I have a write heavy table that will get write errors if all the table data is assigned to one range, so when I create the table, I want to split the table into multiple ranges assigned to different nodes in the cluster. But for some reason cockroachDB assigns new splits to the exact same nodes, which is kind of useless. How can I tell it to assign the new splits to a different set of nodes so that I won't have a hot spot when I open the nozzle on the heavy writes? Once I turn on the writes it will move the ranges after ten to twenty minutes, but this is too late after I already had many failed writes.
Here's an example:
CREATE TABLE write_heavy_table (
sequence BIGINT NOT NULL,
id TEXT NOT NULL,
count BIGINT NOT NULL,
PRIMARY KEY (sequence, id) USING HASH WITH BUCKET_COUNT = 5);
SHOW RANGES FROM TABLE write_heavy_table;
start_key | end_key | index_name | range_id | range_size_mb | lease_holder | lease_holder_locality | replicas | replica_localities | voting_replicas | non_voting_replicas
------------+---------+------------+----------+---------------+--------------+-----------------------+----------+--------------------+-----------------+----------------------
NULL | NULL | | 2589 | 0 | 2 | | {2,7,10} | {"","",""} | {7,2,10} | {}
(1 row)
# Now I split on different hash bucket values
ALTER TABLE write_heavy_table SPLIT AT VALUES (1);
ALTER TABLE write_heavy_table SPLIT AT VALUES (2);
ALTER TABLE write_heavy_table SPLIT AT VALUES (3);
ALTER TABLE write_heavy_table SPLIT AT VALUES (4);
SHOW RANGES FROM TABLE write_heavy_table;
start_key | end_key | index_name | range_id | range_size_mb | lease_holder | lease_holder_locality | replicas | replica_localities | voting_replicas | non_voting_replicas
------------+---------+------------+----------+---------------+--------------+-----------------------+----------+--------------------+-----------------+----------------------
NULL | /1 | | 2589 | 0 | 2 | | {2,7,10} | {"","",""} | {7,2,10} | {}
/1 | /2 | | 2590 | 0 | 2 | | {2,7,10} | {"","",""} | {7,2,10} | {}
/2 | /3 | | 2591 | 0 | 2 | | {2,7,10} | {"","",""} | {7,2,10} | {}
/3 | /4 | | 2592 | 0 | 2 | | {2,7,10} | {"","",""} | {7,2,10} | {}
/4 | NULL | | 2593 | 0 | 2 | | {2,7,10} | {"","",""} | {7,2,10} | {}
(5 rows)
So it created the new data ranges based on the hash buckets, but they all have the same lease_holder and replicas! I need the writes to be spread out to different replicas since I have a ten node cluster, but for some reason cockroachDB seems to go out of its way to create a hot spot. When I turn on the writes the single lease holder gets hammered. Is there some way to get it to use the whole cluster for this table right from the get go?
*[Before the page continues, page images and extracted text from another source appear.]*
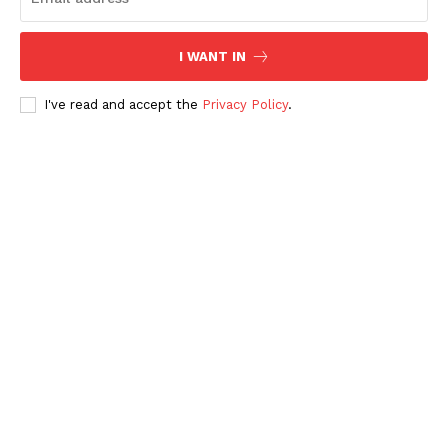
Periodico el Sol de Yucatán
I WANT IN
I've read and accept the
Privacy Policy
.
SUBSCRIBE NOW
Menú
Yucatán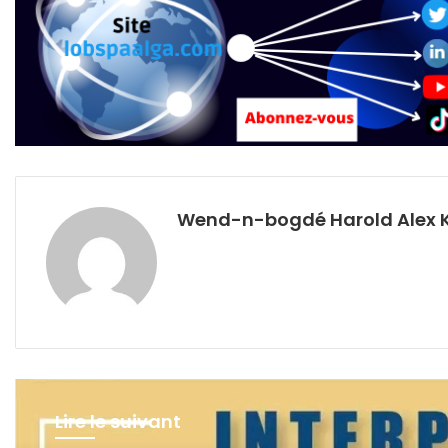
Wend-n-bogdé Harold Alex 
Lire le suivant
There doesn't appear to be an automatic way of doing this, but you can do it programmatically.
After splitting the table using the hash bucket prefixes, you can then relocate the ranges one by one to other database nodes with a command like this:
ALTER TABLE write_heavy_table RELOCATE SELECT ARRAY[1, 8, 10], 1;
The values in the array are the database nodes that will hold the three replicas of the data and the first number in the array is the "lease holder". The number at the end is the hash bucket value. So to distribute the table data across your cluster you could use round robin to assign the lease holder and ranomly pick two other node numbers for the other two replicas. Do this for each hash bucket value. You can find out how many nodes are in the cluster by querying the crdb_internal.gossip_nodes table.
After relocating all the data ranges, you should then do some dummy writes to the table so that it will not be completely empty when you turn on the spigot of heavy writes. Inserting some dummy rows with random data prewarms the table and prevents the first writes from experiencing high contention on the empty data ranges.
And when you create the splits, you should also include an expiration time for the manual splits using the "WITH EXPIRATION" clause. You want CRDB to automatically adjust the splits as needed over time based on the actual writes, so your manually created splits are only needed for the first several minutes of the heavy writes and then you can have them expire so that CRDB is free to modify things as needed.